In my four years of living in the Tucson area I have come to appreciate the desert, but I do not love it. My sojourn here, my temporary stay, has been much longer than expected or hoped. And as I look back, I marvel at the difficult times my family and I have endured here: joblessness, financial struggles, the death of my father, health issues for each of us, my own spiritual darkness…the list goes on. Maybe it is a blessing, but I do not always recall the depth of pain, anguish or struggle experienced. Likewise, I do not always remember just exactly how we persevered.
I was reading about Elijah in 1 Kings, Chapter 17. In this chapter, he has just given a not-so-cool prophecy to Ahab, the King of Israel, declaring that rain will not fall on the land until Elijah says it will. In fact, the land will be years without dew or rain. Now as you can imagine, once one delivers such unwelcomed news, it is often best to make oneself scarce. Elijah is directed by God to head east of the Jordan and to hide at Wadi Cherith where he will be fed day and night by the ravens and drink from the wadi. And he was. And he did.

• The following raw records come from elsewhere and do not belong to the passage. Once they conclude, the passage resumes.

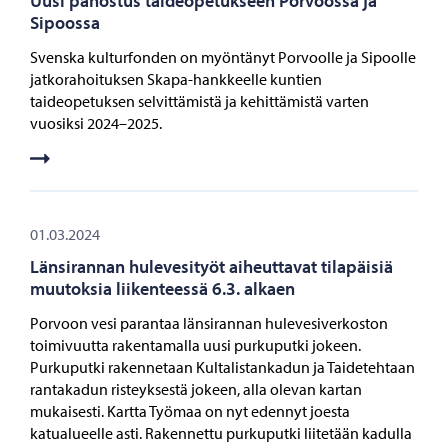
Uusi panostus taideopetukseen Porvoossa ja
Sipoossa
Svenska kulturfonden on myöntänyt Porvoolle ja Sipoolle
jatkorahoituksen Skapa-hankkeelle kuntien
taideopetuksen selvittämistä ja kehittämistä varten
vuosiksi 2024–2025.
01.03.2024
Länsirannan hulevesityöt aiheuttavat tilapäisiä
muutoksia liikenteessä 6.3. alkaen
Porvoon vesi parantaa länsirannan hulevesiverkoston
toimivuutta rakentamalla uusi purkuputki jokeen.
Purkuputki rakennetaan Kultalistankadun ja Taidetehtaan
rantakadun risteyksestä jokeen, alla olevan kartan
mukaisesti. Kartta Työmaa on nyt edennyt joesta
katualueelle asti. Rakennettu purkuputki liitetään kadulla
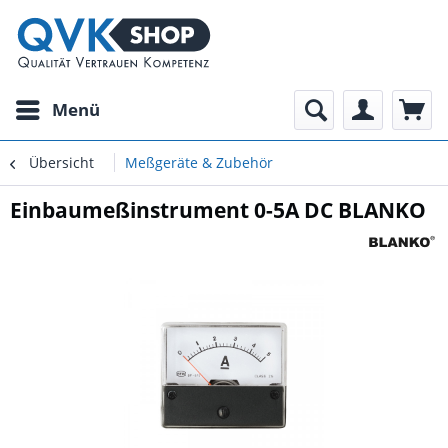
Menü
Übersicht
Meßgeräte & Zubehör
Einbaumeßinstrument 0-5A DC BLANKO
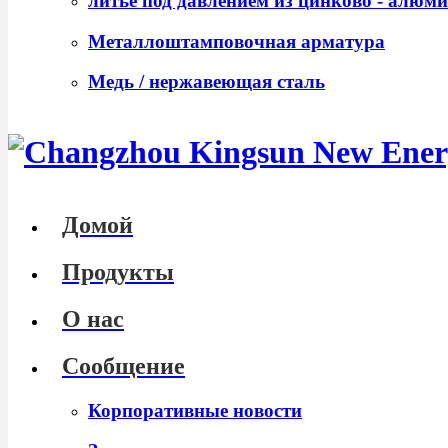
литье под давлением из цинково - алюм
Металлоштамповочная арматура
Медь / нержавеющая сталь
Домой
Продукты
О нас
Сообщение
Корпоративные новости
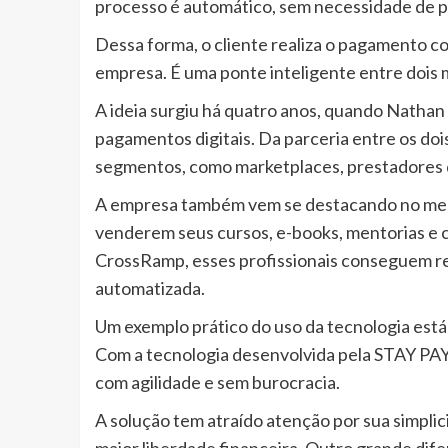
processo é automático, sem necessidade de p
Dessa forma, o cliente realiza o pagamento com
empresa. É uma ponte inteligente entre dois
A ideia surgiu há quatro anos, quando Nathan
pagamentos digitais. Da parceria entre os do
segmentos, como marketplaces, prestadores de
A empresa também vem se destacando no merca
venderem seus cursos, e-books, mentorias e 
CrossRamp, esses profissionais conseguem re
automatizada.
Um exemplo prático do uso da tecnologia está
Com a tecnologia desenvolvida pela STAY PAY,
com agilidade e sem burocracia.
A solução tem atraído atenção por sua simpli
maior liberdade financeira. Outro grande dife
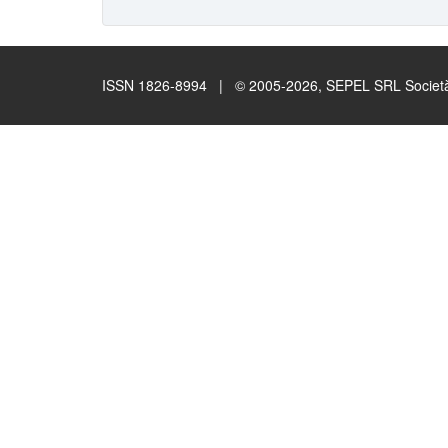
ISSN 1826-8994 | © 2005-2026, SEPEL SRL Società B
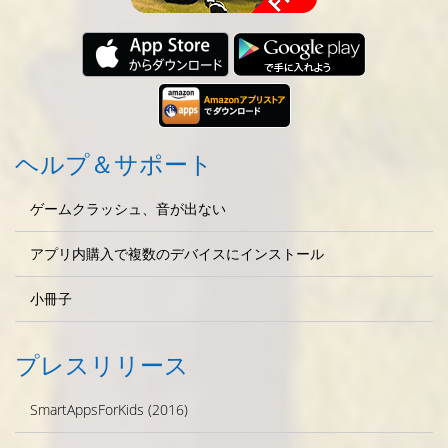
ヘルプ＆サポート
ゲームクラッシュ、音が出ない
アプリ内購入で複数のデバイスにインストール
小冊子
プレスリリース
SmartAppsForKids (2016)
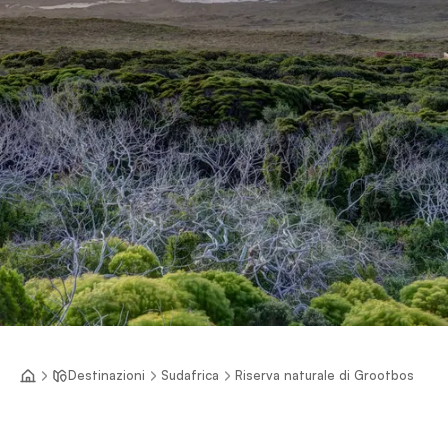
Destinazioni
Sudafrica
Riserva naturale di Grootbos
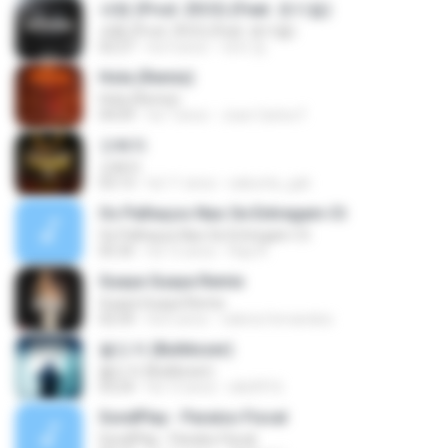
새삥 (Prod. ZICO) (Feat. 호미들)
새삥 (Prod. ZICO) (Feat. 호미들)
02:27
há 4 anos
재하 맘.
Hola (Remix)
Hola (Remix)
04:09
há 7 anos
Joan Carlos F.
오빠차
오빠차
03:13
há 11 anos
sakurita_gali
Os Palhaços Nao Se Entregam-Ct
Os Palhaços Nao Se Entregam-Ct
05:35
há 12 anos
Rap N.
Guaya Guaya Remix
Guaya Guaya Remix
02:54
há 6 anos
valeria fernandez
불도저 (Bulldozer)
불도저 (Bulldozer)
03:24
há 13 anos
skb0916
SondPlay - Paraíso Fiscal
SondPlay - Paraíso Fiscal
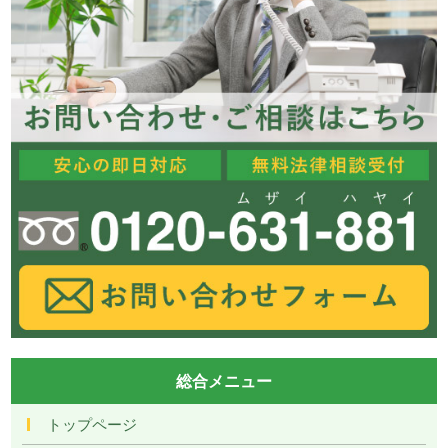
総合メニュー
トップページ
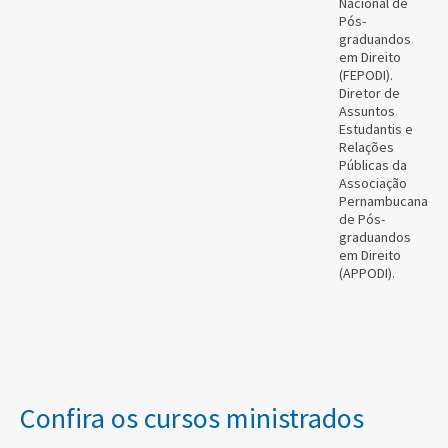
Nacional de
Pós-
graduandos
em Direito
(FEPODI).
Diretor de
Assuntos
Estudantis e
Relações
Públicas da
Associação
Pernambucana
de Pós-
graduandos
em Direito
(APPODI).
Confira os cursos ministrados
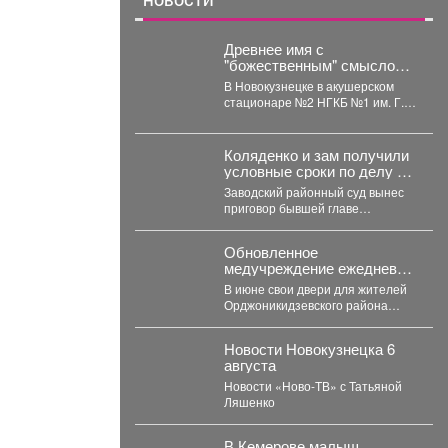
Древнее имя с
"божественным" смыслом
резко набирает
В Новокузнецке в акушерском
популярность в Кузбассе:
стационаре №2 НГКБ №1 им. Г.П.
11 малышей за месяц
Курбатова подвели итоги июля. ...
Коляденко и зам получили
условные сроки по делу о
строительных махинациях
Заводский районный суд вынес
приговор бывшей главе
Кемеровского округа Марине
Коляденко и её заместителю
Обновленное
Татьяне...
медучреждение ежедневно
принимает по 180
В июне свои двери для жителей
пациентов.
Орджоникидзевского района
распахнула поликлиника № 6
Первой горбольницы. В...
Новости Новокузнецка 6
августа
Новости «Ново-ТВ» с Татьяной
Ляшенко
В Кемерове малыш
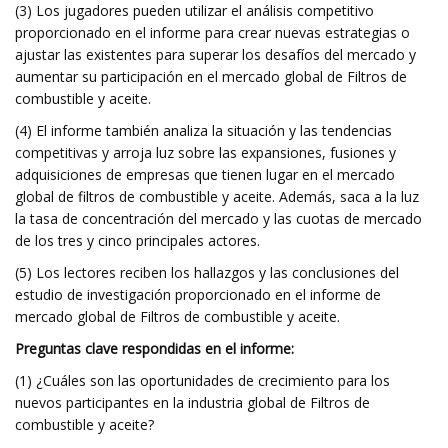
(3) Los jugadores pueden utilizar el análisis competitivo
proporcionado en el informe para crear nuevas estrategias o
ajustar las existentes para superar los desafíos del mercado y
aumentar su participación en el mercado global de Filtros de
combustible y aceite.
(4) El informe también analiza la situación y las tendencias
competitivas y arroja luz sobre las expansiones, fusiones y
adquisiciones de empresas que tienen lugar en el mercado
global de filtros de combustible y aceite. Además, saca a la luz
la tasa de concentración del mercado y las cuotas de mercado
de los tres y cinco principales actores.
(5) Los lectores reciben los hallazgos y las conclusiones del
estudio de investigación proporcionado en el informe de
mercado global de Filtros de combustible y aceite.
Preguntas clave respondidas en el informe:
(1) ¿Cuáles son las oportunidades de crecimiento para los
nuevos participantes en la industria global de Filtros de
combustible y aceite?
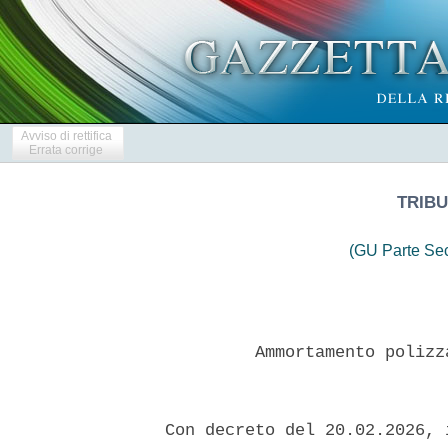
Avviso di rettifica
Errata corrige
TRIBU
(GU Parte Se
           Ammortamento polizz
  Con decreto del 20.02.2026,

His needs were met in that place. He did not perish. And what I love about my Bible’s study notes is we learn that today the exact locations of the Wadi Cherith and even Elijah’s home, Tishbe, are not known. He survived his time in the wilderness, but where? We somehow overcome obstacles, endure hardships, rise up out of grief, move on with our lives forever changed, but how? The journey is often long and yet somehow, thank God, we make it.
So much of growing spiritually comes out of traveling through the dark times. Trust that you are being provided for. Seek and count what blessings you do have. And keep God, whatever you conceive God to be, close to your heart. Wherever you are on life’s journey, know that you do not walk alone.